Could the rubbish published in the Observer about birds of prey be related to the author’s undisclosed interests?
By George Monbiot, published on the Guardian’s website 16th August 2012
How did nature manage to survive for the past three billion years, with no land owners and gamekeepers to look after it? That’s the question you might ask yourself after reading Magnus Linklater’s article in the Observer magazine, attacking the Royal Society for the Protection of Birds and suggesting that grouse moors, pheasant shoots and “vermin” control are necessary to protect the natural world.
Linklater maintained that the RSPB “has incurred the hostility of farmers, landowners and even the rural communities among whom it works”, through the fiendish practice of “assisting the police in exposing landowners whom it accuses of wildlife crime”. It should spend less time criticising landowners for killing birds of prey and more time “working with them as partners”. It has needlessly antagonised “owners of grouse moors and pheasant shoots”. He claimed that the RSPB is obsessed by birds of prey and protects them at the expense of other species.
His article contains so many misrepresentations that it’s hard to know where to begin. But let me mention just a few.
Linklater states that the RSPB’s claims about Britain’s birds of prey are challenged “head on” by “the latest Breeding Birds Survey, compiled by the British Trust for Ornithology (BTO), a science-based organisation.”
One slight problem. The Breeding Birds Survey is jointly funded by the British Trust for Ornithology and, er, the RSPB. Far from challenging the RSPB’s assertions, it is in fact their source.
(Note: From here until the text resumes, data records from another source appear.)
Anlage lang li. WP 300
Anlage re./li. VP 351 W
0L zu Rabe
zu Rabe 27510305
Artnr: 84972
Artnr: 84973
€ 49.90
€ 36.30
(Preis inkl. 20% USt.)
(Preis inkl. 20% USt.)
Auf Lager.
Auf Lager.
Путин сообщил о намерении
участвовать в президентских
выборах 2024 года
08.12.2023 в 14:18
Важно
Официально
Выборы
He maintains that “golden eagles are flourishing”. Rubbish again. The official conservation body Scottish Natural Heritage reports that the golden eagle population is greatly suppressed. Why?:
“A number of lines of evidence indicated that illegal persecution of eagles, principally associated with grouse moor management in the central and eastern Highlands, is the most severe constraint on Scottish golden eagles.”
He claims that on two moors owned by the RSPB – Lake Vyrnwy in Wales and Geltsdale in Cumberland – “curlew, plover and other waders have all been in decline.” I checked with the RSPB. Not only is his assertion plain wrong, but it turns out that the organisation supplied him, at his request, with the figures for these reserves. These show, for example, that in Geltsdale the number of golden plovers rose by 70% between 2000 and 2010, while curlew numbers doubled. Perhaps Magnus Linklater and the Observer should be grateful that the RSPB is not a litigious organisation.
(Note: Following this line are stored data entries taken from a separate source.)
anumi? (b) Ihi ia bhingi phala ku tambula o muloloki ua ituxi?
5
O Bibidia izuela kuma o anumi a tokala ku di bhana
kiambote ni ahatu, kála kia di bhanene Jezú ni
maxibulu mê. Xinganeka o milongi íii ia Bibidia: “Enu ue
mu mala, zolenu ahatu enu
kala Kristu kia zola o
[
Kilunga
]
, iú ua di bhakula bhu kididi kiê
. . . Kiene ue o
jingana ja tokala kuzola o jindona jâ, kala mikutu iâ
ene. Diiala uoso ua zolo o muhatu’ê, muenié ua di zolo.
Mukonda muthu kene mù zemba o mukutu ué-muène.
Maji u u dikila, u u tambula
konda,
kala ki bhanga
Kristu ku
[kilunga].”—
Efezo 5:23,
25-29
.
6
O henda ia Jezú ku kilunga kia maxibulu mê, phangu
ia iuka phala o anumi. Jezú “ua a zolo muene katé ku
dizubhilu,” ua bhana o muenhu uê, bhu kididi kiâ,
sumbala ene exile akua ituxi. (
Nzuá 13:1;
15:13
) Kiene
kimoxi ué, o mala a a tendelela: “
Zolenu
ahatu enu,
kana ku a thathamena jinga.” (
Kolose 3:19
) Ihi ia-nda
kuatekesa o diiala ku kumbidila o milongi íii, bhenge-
He creates the strong impression that the decline of songbirds in the United Kingdom is caused primarily by birds of prey. How, you might wonder, did they manage to survive and prosper when birds of prey were more abundant? And how could birds of prey consistently exceed their carrying capacity without a collapse in their numbers, leading to an increase in the population of the birds they eat? Has he never encountered the ecological principle that predators numbers are limited by the availability of prey?
When I spoke to Magnus, he told me that he has spent a year researching this issue. I can only assume that he has spent a year engaging in confirmation bias: seeking out the material that confirms his thesis while ignoring the material that refutes it.
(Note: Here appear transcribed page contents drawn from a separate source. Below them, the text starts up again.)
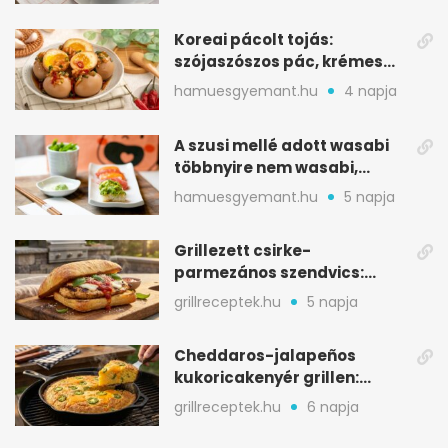
Koreai pácolt tojás:
szójaszószos pác, krémes
sárgája, pár óra alatt
hamuesgyemant.hu
4 napja
A szusi mellé adott wasabi
többnyire nem wasabi,
hanem fűszerkeverék
hamuesgyemant.hu
5 napja
Grillezett csirke-
parmezános szendvics:
ropogós csirke, olvadó sajt
grillreceptek.hu
5 napja
Cheddaros-jalapeños
kukoricakenyér grillen:
ropogós alj, puha belső
grillreceptek.hu
6 napja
But the biggest problem I have with his article is this: it made no mention of the fact that he has a 4,000 acre estate in Scotland. He is one of three trustees (the other two are his wife and their lawyer) of the Riemore Trust, which owns the Riemore estate near Dunkeld. He tells me that it used to hold grouse, but they have disappeared for reasons unknown. He now runs a pheasant shoot there, and employs a part-time gamekeeper.
Should he not have declared this interest when writing a highly contentious article about landowning, farming and gamekeeping, and the alleged persecution by the RSPB of the “owners of grouse moors and pheasant shoots”? When I put this to him, he agreed that it might have been a good idea to mention it, but he hadn’t thought of doing so.
This, to me, illustrates a wider problem with journalism. It claims to hold other people to account (it does so capriciously, concentrating on the sins of the underclass and those who challenge wealth and power, rather than those of the billionaire class for whom most journalists work). But it is itself almost completely unaccountable. Few journalists provide references for their claims, so that readers can judge for themselves whether they are accurately representing the facts. Fewer still show where their own economic interests lie: whether or not, in other words, they are the disinterested commentators they purport to be.
A year ago I tried to promote the idea of accountability by publishing my own registry of interests. Though several journalists have congratulated me on doing so, and one or two have told me it was a “brave” thing to do (by which, I assume, they mean stupid), no one – as far as I know – has yet copied it. (There are two people who were doing it already, but unfortunately they seldom write for any national papers). The profession to which I belong remains as corrupt and unaccountable as ever.
Magnus Linklater has been in this business for 40 years: he’s no naif. But the impression I received when talking to him was that this is the first time anyone has asked. Accountability has no place in the culture of journalism.
I would like to see this change. I would like to see editors insisting that journalists publish any relevant interests in or alongside the articles they write. Ideally I would like to see a mandatory register of journalists’ interests established, like the mandatory register of MPs’ interests. Only then we will know how much weight to give to their opinions.